In order not to give the impression that it was a political decision, the government led by the late Sir Anerood Jugnauth and surrounded in the main by ministers Roshi Bhadain and Ashit Gungah launched a vitriolic attack against Navin Ramgoolam, the former Prime Minister and Anil Baichoo, former minister of commerce. They deemed that the contract was tainted with corruption and was against public interest.

Unfortunately, the Supreme Court aligned itself with this view and held that the contract was against the public policy of Mauritius.

* The government rescinded the contract. Could the government have had recourse to any other procedure to end the contract, for instance by offering to pay a reasonable compensation to Betamax?

Of course. If only the then Lepep government was not blinded and motivated solely by political considerations, a better way of putting an end to the contract could have been found through negotiations with a reasonable compensation being paid. But they became a law unto themselves and they bulldozed their way ahead.

* When an award is challenged, what are the powers of the court in reviewing the award?

The court should intervene sparingly as the Privy Council has pointed out. This what it said: It is therefore the policy of modern international arbitration law to uphold the finality of the arbitral tribunal’s decision on the contract made within the arbitral tribunal’s jurisdiction, whether right or wrong in fact or in law, absent the specified vitiating factors.’

* Could the Supreme Court’s judgment have had a negative impact on Mauritius’ ambition to become an international arbitration centre?

It is appropriate to borrow what former Judge Vinod Boolell wrote in l’express on 17 June to answer this question:
‘The decision of the Supreme Court in the matter of Betamax could have had a negative impact on international arbitration taking place in Mauritius. It would have given an impression that the court in Mauritius would be at liberty to interfere in any awards. The Privy Council hinted on this point and pointed out the risks of undue interference in an arbitrator’s findings on interpretation of the law or facts.

‘As Mauritius is positioning itself to be an international centre for arbitration, the Privy Council judgment is a breath of fresh air in international arbitration in Mauritius. As rightly pointed out by Mr Rishi Pursem, a lawyer for Betamax, the Privy Council judgment will have an international impact on arbitration. The court in Mauritius will have to tread carefully from now on when an arbitral award is being challenged.’

* It was the Government of Mauritius itself which was toying with the idea of positioning Mauritius as an international arbitration centre. And the next day, it goes on to contest an award determined by an Arbitrator in accordance with the Singapore International Arbitration Centre Rules. What message will this send to international investors?

During the discussions on the International Arbitration Act, it was stated: ‘First and foremost, the success of Mauritius as a jurisdiction of choice for international arbitration will be largely dependent on the uniform and consistent application by the Mauritian courts of modern international arbitration law, and (in particular) on their strong adhesion to the principles of non-interventionism which is at the heart thereof.’

The pro-enforcement policy was emphasized, and this is the international trend in international arbitration.

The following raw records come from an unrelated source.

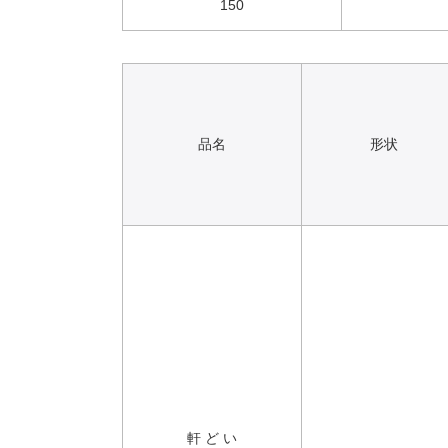
150
品名
形状
軒 ど い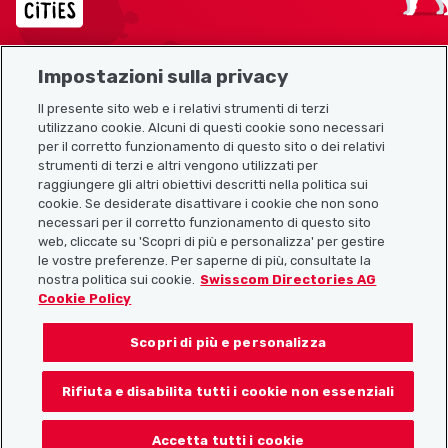
Impostazioni sulla privacy
Mappa del sito
Il presente sito web e i relativi strumenti di terzi
utilizzano cookie. Alcuni di questi cookie sono necessari
Link utili
per il corretto funzionamento di questo sito o dei relativi
strumenti di terzi e altri vengono utilizzati per
raggiungere gli altri obiettivi descritti nella politica sui
cookie. Se desiderate disattivare i cookie che non sono
Scarica l’app Localcities
necessari per il corretto funzionamento di questo sito
web, cliccate su 'Scopri di più e personalizza' per gestire
le vostre preferenze. Per saperne di più, consultate la
nostra politica sui cookie.
Swisscom Directories AG
Cookie Policy
Seguiteci su:
Scopri di più e personalizza
Rifiuta e disabilita tutti i cookie non essenziali
© 2026 Localcities
Accetta tutti i cookie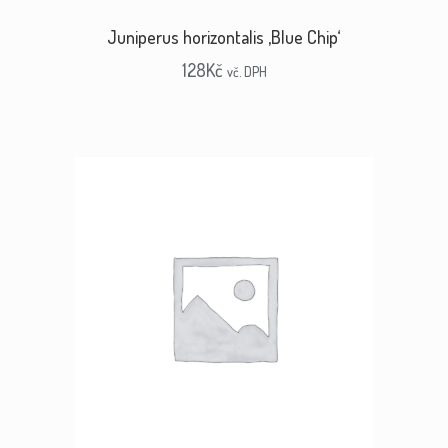
Juniperus horizontalis ‚Blue Chip‘
128
Kč
vč. DPH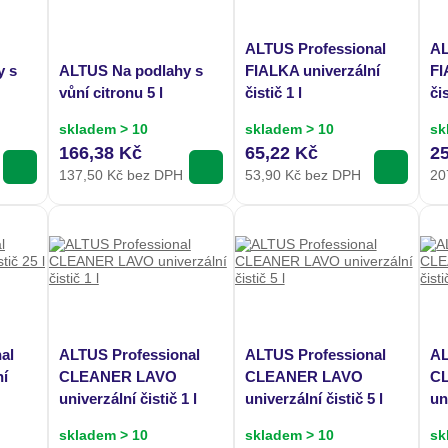
ALTUS Professional
AL
y s
ALTUS Na podlahy s
FIALKA univerzální
FI
vůní citronu 5 l
čistič 1 l
čis
skladem > 10
skladem > 10
sk
166,38 Kč
65,22 Kč
2
137,50
Kč bez DPH
53,90
Kč bez DPH
20
al
ALTUS Professional
ALTUS Professional
AL
ní
CLEANER LAVO
CLEANER LAVO
C
univerzální čistič 1 l
univerzální čistič 5 l
un
skladem > 10
skladem > 10
sk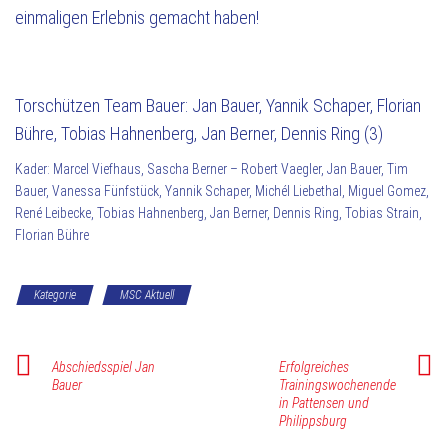
einmaligen Erlebnis gemacht haben!
Torschützen Team Bauer: Jan Bauer, Yannik Schaper, Florian
Bühre, Tobias Hahnenberg, Jan Berner, Dennis Ring (3)
Kader: Marcel Viefhaus, Sascha Berner – Robert Vaegler, Jan Bauer, Tim
Bauer, Vanessa Fünfstück, Yannik Schaper, Michél Liebethal, Miguel Gomez,
René Leibecke, Tobias Hahnenberg, Jan Berner, Dennis Ring, Tobias Strain,
Florian Bühre
Kategorie
MSC Aktuell
Abschiedsspiel Jan
Erfolgreiches
Bauer
Trainingswochenende
in Pattensen und
Philippsburg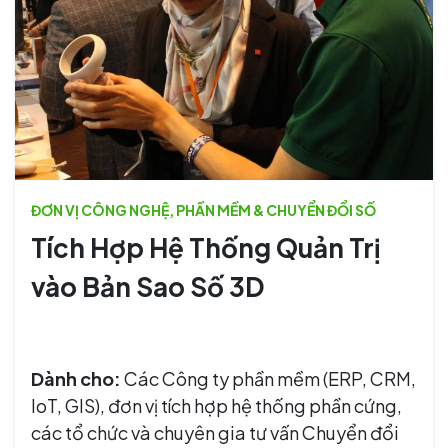
ĐƠN VỊ CÔNG NGHỆ, PHẦN MỀM & CHUYỂN ĐỔI SỐ
Tích Hợp Hệ Thống Quản Trị
vào Bản Sao Số 3D
Dành cho:
Các Công ty phần mềm (ERP, CRM,
IoT, GIS), đơn vị tích hợp hệ thống phần cứng,
các tổ chức và chuyên gia tư vấn Chuyển đổi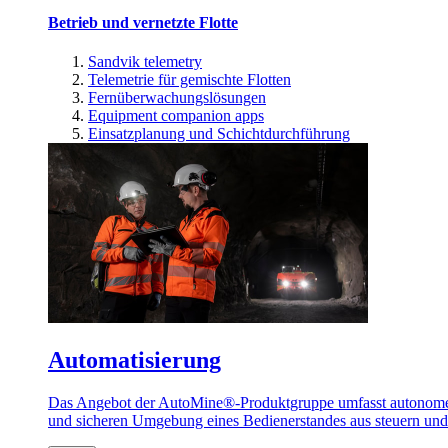
Betrieb und vernetzte Flotte
Sandvik telemetry
Telemetrie für gemischte Flotten
Fernüberwachungslösungen
Equipment companion apps
Einsatzplanung und Schichtdurchführung
Automatisierung
Das Angebot der AutoMine®-Produktgruppe umfasst autonome u
und sicheren Umgebung eines Bedienerstandes aus steuern un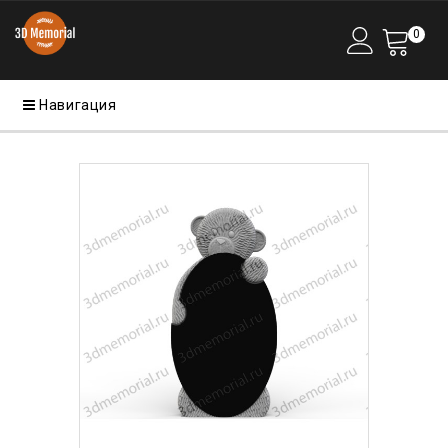
0
Навигация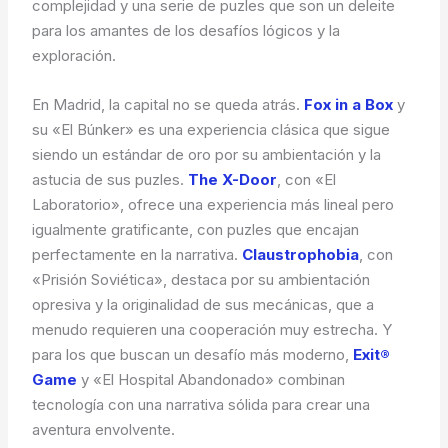
complejidad y una serie de puzles que son un deleite
para los amantes de los desafíos lógicos y la
exploración.
En Madrid, la capital no se queda atrás.
Fox in a Box
y
su «El Búnker» es una experiencia clásica que sigue
siendo un estándar de oro por su ambientación y la
astucia de sus puzles.
The X-Door
, con «El
Laboratorio», ofrece una experiencia más lineal pero
igualmente gratificante, con puzles que encajan
perfectamente en la narrativa.
Claustrophobia
, con
«Prisión Soviética», destaca por su ambientación
opresiva y la originalidad de sus mecánicas, que a
menudo requieren una cooperación muy estrecha. Y
para los que buscan un desafío más moderno,
Exit®
Game
y «El Hospital Abandonado» combinan
tecnología con una narrativa sólida para crear una
aventura envolvente.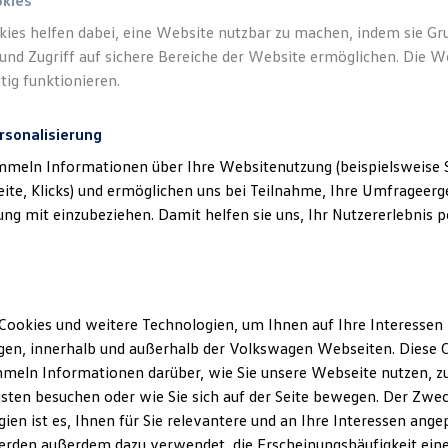
okies
kies helfen dabei, eine Website nutzbar zu machen, indem sie G
und Zugriff auf sichere Bereiche der Website ermöglichen. Die W
tig funktionieren.
rsonalisierung
mmeln Informationen über Ihre Websitenutzung (beispielsweise S
eite, Klicks) und ermöglichen uns bei Teilnahme, Ihre Umfrageerge
g mit einzubeziehen. Damit helfen sie uns, Ihr Nutzererlebnis pe
Cookies und weitere Technologien, um Ihnen auf Ihre Interessen
en, innerhalb und außerhalb der Volkswagen Webseiten. Diese C
meln Informationen darüber, wie Sie unsere Webseite nutzen, zu
sten besuchen oder wie Sie sich auf der Seite bewegen. Der Zwec
ien ist es, Ihnen für Sie relevantere und an Ihre Interessen ange
erden außerdem dazu verwendet, die Erscheinungshäufigkeit eine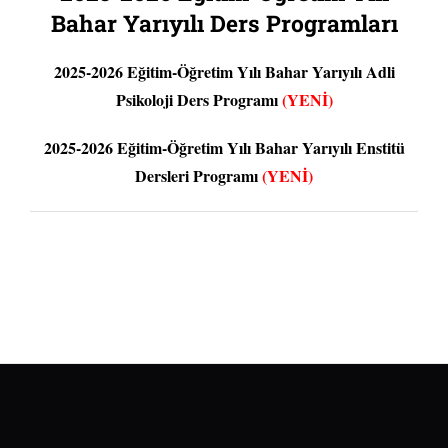
Bahar Yarıyılı Ders Programları
2025-2026 Eğitim-Öğretim Yılı Bahar Yarıyılı Adli
Psikoloji Ders Programı
(YENİ)
2025-2026 Eğitim-Öğretim Yılı Bahar Yarıyılı Enstitü
Dersleri Programı
(YENİ)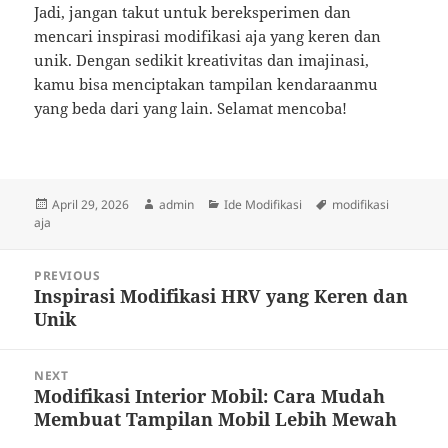
Jadi, jangan takut untuk bereksperimen dan
mencari inspirasi modifikasi aja yang keren dan
unik. Dengan sedikit kreativitas dan imajinasi,
kamu bisa menciptakan tampilan kendaraanmu
yang beda dari yang lain. Selamat mencoba!
Posted
Author
Categories
Tags
April 29, 2026
admin
Ide Modifikasi
modifikasi
on
aja
Post
PREVIOUS
navigation
Inspirasi Modifikasi HRV yang Keren dan
Previous
Unik
post:
NEXT
Modifikasi Interior Mobil: Cara Mudah
Next
Membuat Tampilan Mobil Lebih Mewah
post: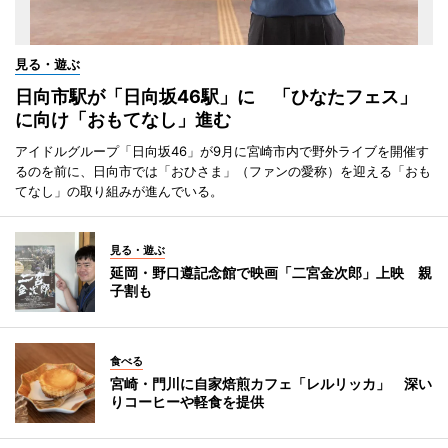
見る・遊ぶ
日向市駅が「日向坂46駅」に 「ひなたフェス」
に向け「おもてなし」進む
アイドルグループ「日向坂46」が9月に宮崎市内で野外ライブを開催す
るのを前に、日向市では「おひさま」（ファンの愛称）を迎える「おも
てなし」の取り組みが進んでいる。
見る・遊ぶ
延岡・野口遵記念館で映画「二宮金次郎」上映 親
子割も
食べる
宮崎・門川に自家焙煎カフェ「レルリッカ」 深い
りコーヒーや軽食を提供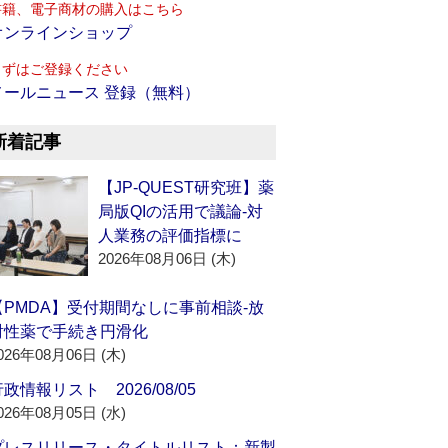
書籍、電子商材の購入はこちら
オンラインショップ
まずはご登録ください
メールニュース 登録（無料）
新着記事
【JP-QUEST研究班】薬
局版QIの活用で議論‐対
人業務の評価指標に
2026年08月06日 (木)
【PMDA】受付期間なしに事前相談‐放
射性薬で手続き円滑化
026年08月06日 (木)
政情報リスト 2026/08/05
026年08月05日 (水)
プレスリリース・タイトルリスト：新製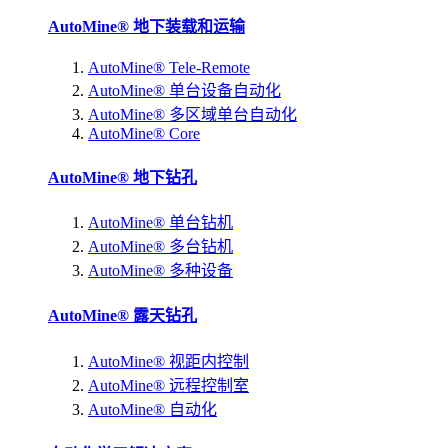
AutoMine® 地下装载和运输
AutoMine® Tele-Remote
AutoMine® 单台设备自动化
AutoMine® 多区域单台自动化
AutoMine® Core
AutoMine® 地下钻孔
AutoMine® 单台钻机
AutoMine® 多台钻机
AutoMine® 多种设备
AutoMine® 露天钻孔
AutoMine® 视距内控制
AutoMine® 远程控制室
AutoMine® 自动化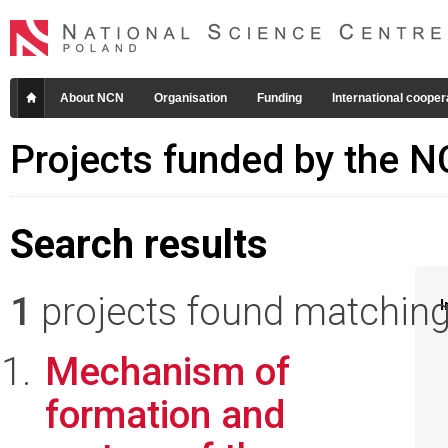
About NCN
Organisation
Funding
International cooper
Projects funded by the 
Search results
1
projects found matching 
I
Mechanism of
formation and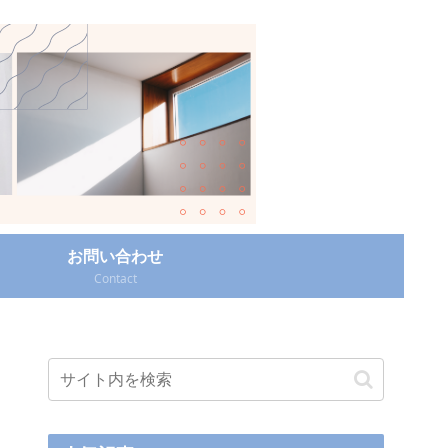
お問い合わせ
Contact‎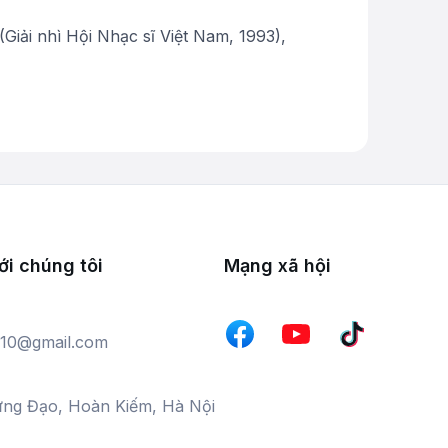
(Giải nhì Hội Nhạc sĩ Việt Nam, 1993),
ới chúng tôi
Mạng xã hội
10@gmail.com
ưng Đạo, Hoàn Kiếm, Hà Nội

* At the end of the day, it’s taxpayers who will have to foot the bill for the rash decision to rescind the Betamax-STC contract. A private company will generally not be able to escape punishment for any wrongdoing. Will the political class be held liable for what they’ve done in this matter?

The late Sir Anerood Jugnauth in a statement made in Parliament, following the decision to rescind the contract, said it was a collective decision of the then Cabinet. Since that was the case, would it not be appropriate that those who collectively agreed to rescind the contract should foot the bill of nearly six billion rupees out of their own pockets.

On the other hand, it could be considered whether there might be a case to investigate this matter further so as to throw light on what led to this catastrophic decision, the idea being to situate responsibilities and preempt any future similar recurrence in the national interest.